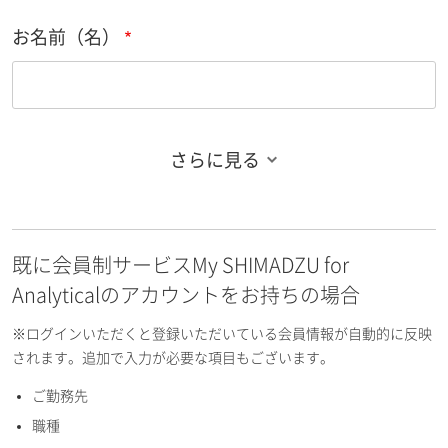
お名前（名）
さらに見る
お名前フリガナ（姓）
既に会員制サービスMy SHIMADZU for
お名前フリガナ（名）
Analyticalのアカウントをお持ちの場合
※ログインいただくと登録いただいている会員情報が自動的に反映
されます。追加で入力が必要な項目もございます。
ご勤務先
E-mailアドレス（半角英数）
職種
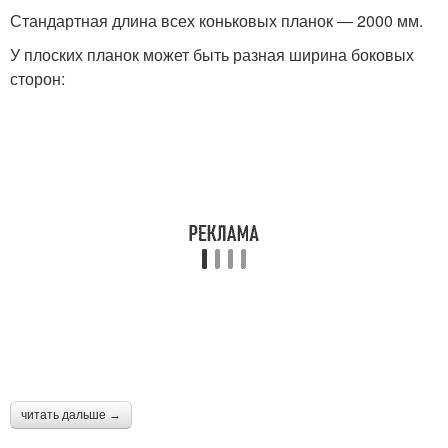
Стандартная длина всех коньковых планок ― 2000 мм.
У плоских планок может быть разная ширина боковых
сторон:
читать дальше →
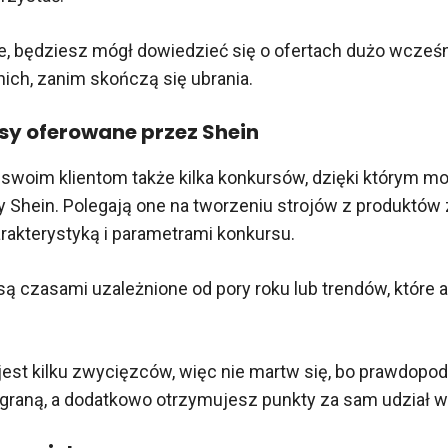
e, będziesz mógł dowiedzieć się o ofertach dużo wcześni
nich, zanim skończą się ubrania.
sy oferowane przez Shein
 swoim klientom także kilka konkursów, dzięki którym mo
 Shein. Polegają one na tworzeniu strojów z produktów 
rakterystyką i parametrami konkursu.
są czasami uzależnione od pory roku lub trendów, które a
est kilku zwycięzców, więc nie martw się, bo prawdopo
graną, a dodatkowo otrzymujesz punkty za sam udział w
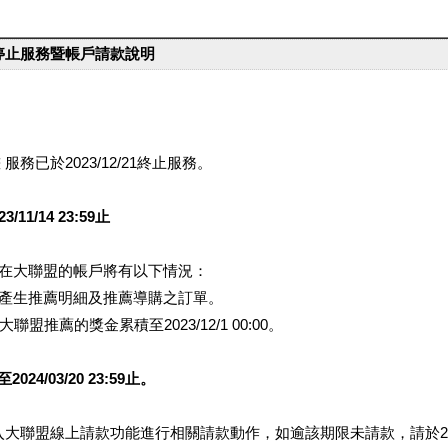
台停止服務暨帳戶請款說明
服務已於2023/12/21終止服務。
1/14 23:59止
提醒您在大聯盟的帳戶將有以下情況：
會產生推薦明細及推薦導購之訂單。
盟推薦的獎金累積至2023/12/1 00:00。
/03/20 23:59止。
行登入大聯盟線上請款功能進行相關請款動作，如逾該期限未請款，請於202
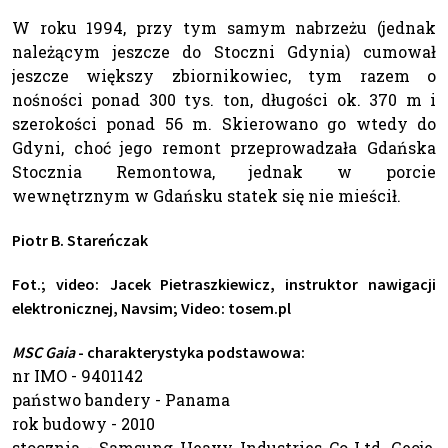
W roku 1994, przy tym samym nabrzeżu (jednak
należącym jeszcze do Stoczni Gdynia) cumował
jeszcze większy zbiornikowiec, tym razem o
nośności ponad 300 tys. ton, długości ok. 370 m i
szerokości ponad 56 m. Skierowano go wtedy do
Gdyni, choć jego remont przeprowadzała Gdańska
Stocznia Remontowa, jednak w porcie
wewnętrznym w Gdańsku statek się nie mieścił.
Piotr B. Stareńczak
Fot.; video:
Jacek Pietraszkiewicz, instruktor nawigacji
elektronicznej, Navsim;
Video: tosem.pl
MSC Gaia
- charakterystyka podstawowa:
nr IMO - 9401142
państwo bandery - Panama
rok budowy - 2010
stocznia - Samsung Heavy Industries Co Ltd, Geoje,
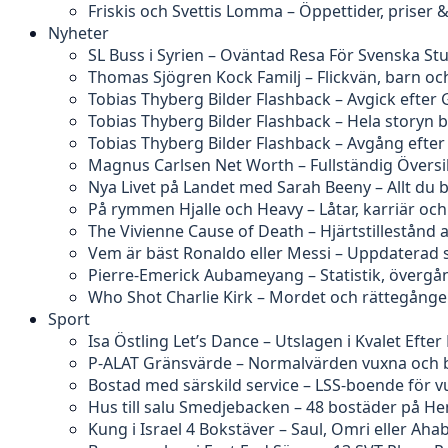
Friskis och Svettis Lomma – Öppettider, priser
Nyheter
SL Buss i Syrien – Oväntad Resa För Svenska St
Thomas Sjögren Kock Familj – Flickvän, barn och
Tobias Thyberg Bilder Flashback – Avgick efter 
Tobias Thyberg Bilder Flashback – Hela story
Tobias Thyberg Bilder Flashback – Avgång efte
Magnus Carlsen Net Worth – Fullständig Översi
Nya Livet på Landet med Sarah Beeny – Allt du 
På rymmen Hjalle och Heavy – Låtar, karriär och
The Vivienne Cause of Death – Hjärtstillestånd 
Vem är bäst Ronaldo eller Messi – Uppdaterad s
Pierre-Emerick Aubameyang – Statistik, övergå
Who Shot Charlie Kirk – Mordet och rättegång
Sport
Isa Östling Let’s Dance – Utslagen i Kvalet Efter 
P-ALAT Gränsvärde – Normalvärden vuxna och 
Bostad med särskild service – LSS-boende för 
Hus till salu Smedjebacken – 48 bostäder på H
Kung i Israel 4 Bokstäver – Saul, Omri eller Aha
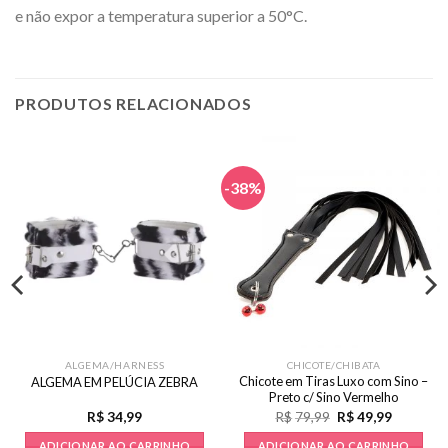
e não expor a temperatura superior a 50°C.
PRODUTOS RELACIONADOS
-38%
ALGEMA/HARNESS
CHICOTE/CHIBATA
Chicote em Tiras Luxo com Sino –
ALGEMA EM PELÚCIA ZEBRA
Preto c/ Sino Vermelho
O
O
R$
34,99
R$
79,99
R$
49,99
preço
preço
original
atual
ADICIONAR AO CARRINHO
ADICIONAR AO CARRINHO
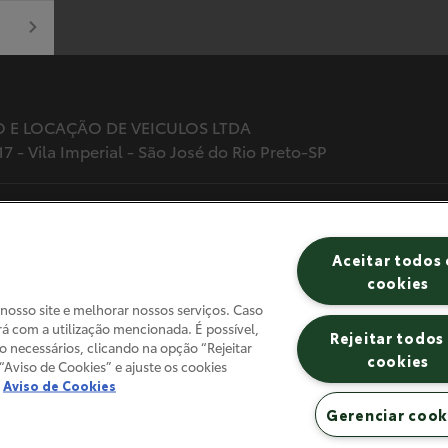
E LOCAÇÃO DE VEICULOS LTDA
17 - Vila Imperial - São José do Rio Preto-SP
.
Aceitar todos 
cookies
 reservados.
 nosso site e melhorar nossos serviços. Caso
rá com a utilização mencionada. É possível,
Rejeitar todos
ão necessários, clicando na opção “Rejeitar
cookies
“Aviso de Cookies” e ajuste os cookies
Aviso de Cookies
Gerenciar cook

============================================================

__What you have to do__. What lines in the material include the string "roku"? Pull each one out.

__Response for this exercise__.
są czasami uzależnione od pory roku lub trendów, które a
W roku 1994, przy tym samym nabrzeżu (jednak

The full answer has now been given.